Sleep affects everything from physical and mental performance to mood and weight control. But for something so key to your health and wellness, exactly how sleep works is still a mystery to many of us. Here’s what you need to know if getting more sleep or better sleep is your goal.

You’re not alone

Sixty million Americans persistently suffer from sleep deprivation. And 70% of U.S. adults experience enough daily stress to the point it disrupts their nightly sleep. So what’s going on?

It’s all about hormones

The body’s alternating cycle of sleeping and waking is directly related to the levels of two key hormones: melatonin and cortisol. Understanding how the levels of these two hormones fluctuate during the day, and how they relate to each other, is important for determining why you’re not sleeping well.

How melatonin levels can disrupt your sleep cycle

Your melatonin level directly impacts your sleep cycle because it induces and maintains normal sleep. Melatonin regulates the body’s internal biological clock. Melatonin is produced in the pineal gland, a pea-sized gland in the brain. During the day, the pineal gland is inactive, but when the sun goes down and it starts getting dark, the pineal is activated and begins to produce melatonin. Your melatonin level typically peaks around bedtime, it stays elevated throughout the night, and then it falls back to daytime levels in the morning when its production is “shut off” by daylight.

The feedback between your body and your environment is the primary way your body knows when it should be asleep or awake. So if melatonin does not increase properly at night or its production is disrupted by light or other factors, then you can experience difficulty falling asleep, or you wake up frequently during the night, and you suffer from fatigue and other symptoms of sleep deprivation during the day.

How cortisol levels can disrupt your sleep cycle

Cortisol is a stress hormone made in the adrenal glands. Cortisol has many roles in the body, but it has a special relationship to sleep, because it balances melatonin. Although your cortisol level follows a cycle that is opposite to melatonin, it’s also responsible for signaling your body to be awake and responsive. Normally, your cortisol level peaks 30-60 minutes after you wake up and then it fluctuates throughout the day. Your cortisol level should be lowest at night, when melatonin level is high. When you have a healthy level of cortisol, and it follows the typical fluctuation pattern, it helps wake you up in the morning, regulates energy and hunger, and modulates your normal response to physical and emotional stress throughout the day.

But your cortisol level can become unbalanced from chronic stress related to emotions, lifestyle, diet, health issues, overtraining, and other causes. There are abnormal patterns, but a frequent abnormal pattern is high cortisol in the evening, which results in wakefulness instead of sleepiness. In this case, you experience difficulty falling asleep and staying asleep, plus you might crave food and feel “tired but wired.”

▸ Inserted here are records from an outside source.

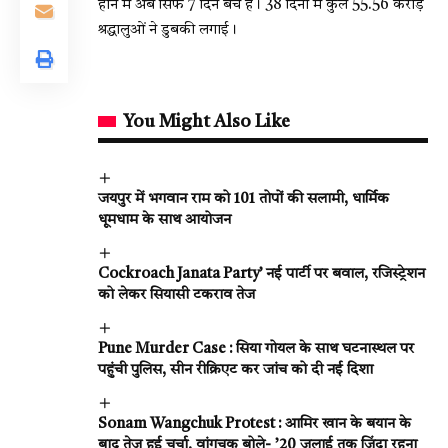
होने में अब सिर्फ 7 दिन बचे हैं। 38 दिनों में कुल 55.56 करोड़
श्रद्धालुओं ने डुबकी लगाई।
You Might Also Like
जयपुर में भगवान राम को 101 तोपों की सलामी, धार्मिक
धूमधाम के साथ आयोजन
Cockroach Janata Party’ नई पार्टी पर बवाल, रजिस्ट्रेशन
को लेकर सियासी टकराव तेज
Pune Murder Case : सिया गोयल के साथ घटनास्थल पर
पहुंची पुलिस, सीन रीक्रिएट कर जांच को दी नई दिशा
Sonam Wangchuk Protest : आमिर खान के बयान के
बाद तेज हुई चर्चा, वांगचुक बोले- ’20 जुलाई तक जिंदा रहना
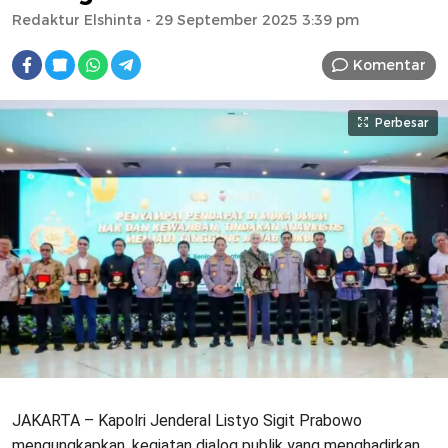
Redaktur Elshinta
- 29 September 2025 3:39 pm
Komentar
Perbesar
JAKARTA – Kapolri Jenderal Listyo Sigit Prabowo
mengungkapkan, kegiatan dialog publik yang menghadirkan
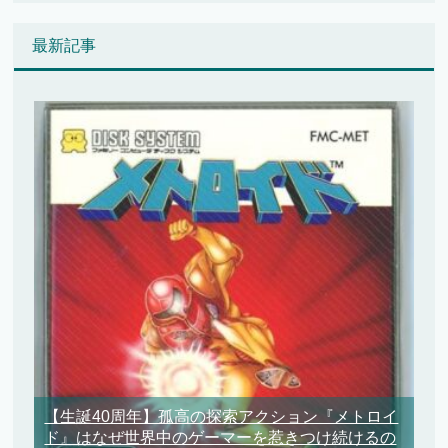
最新記事
【生誕40周年】孤高の探索アクション『メトロイ
ド』はなぜ世界中のゲーマーを惹きつけ続けるの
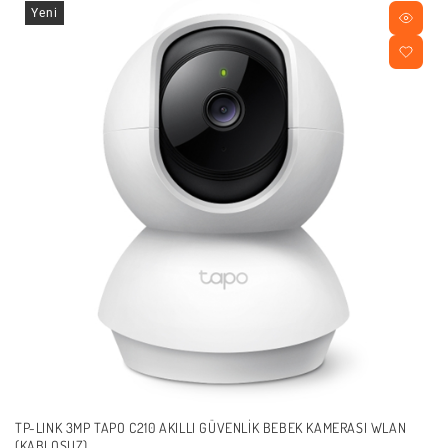
Yeni
TP-LINK 3MP TAPO C210 AKILLI GÜVENLIK BEBEK KAMERASI WLAN
(KABLOSUZ)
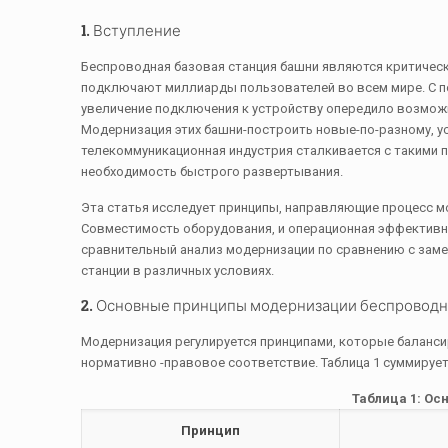
1. Вступление
Беспроводная базовая станция башни являются критичес
подключают миллиарды пользователей во всем мире. С по
увеличение подключения к устройству опередило возможно
Модернизация этих башни-построить новые-по-разному, у
телекоммуникационная индустрия сталкивается с такими п
необходимость быстрого развертывания.
Эта статья исследует принципы, направляющие процесс м
Совместимость оборудования, и операционная эффективно
сравнительный анализ модернизации по сравнению с заме
станции в различных условиях.
2. Основные принципы модернизации беспроводн
Модернизация регулируется принципами, которые баланс
нормативно -правовое соответствие. Таблица 1 суммирует
Таблица 1: О
Принцип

Is it possible you have an issue with melatonin? Ask yourself these questions.

  • Do you have difficulty falling asleep at night?
  • Do you wake up frequently during the night?
  • Do you wake up too early in the morning?
  • Are you experiencing fatigue?
  • Are you feeling poorly rested?
  • Do you experience daytime tiredness or sleepiness?

Is it possible you have an issue with cortisol? Ask yourself these questions.

  • Do you have disrupted sleep?
  • Do you think your sleep is poor quality?
  • Do you frequently feel “tired but wired”?
  • Are you frequently anxious or stressed out?
  • Are you easily irritated?
  • Are you getting sick more frequently?
  • Do you have unexplained aches and pains?
  • Do you have digestive issues?
  • Do you have food cravings?
  • Are you gaining too much weight?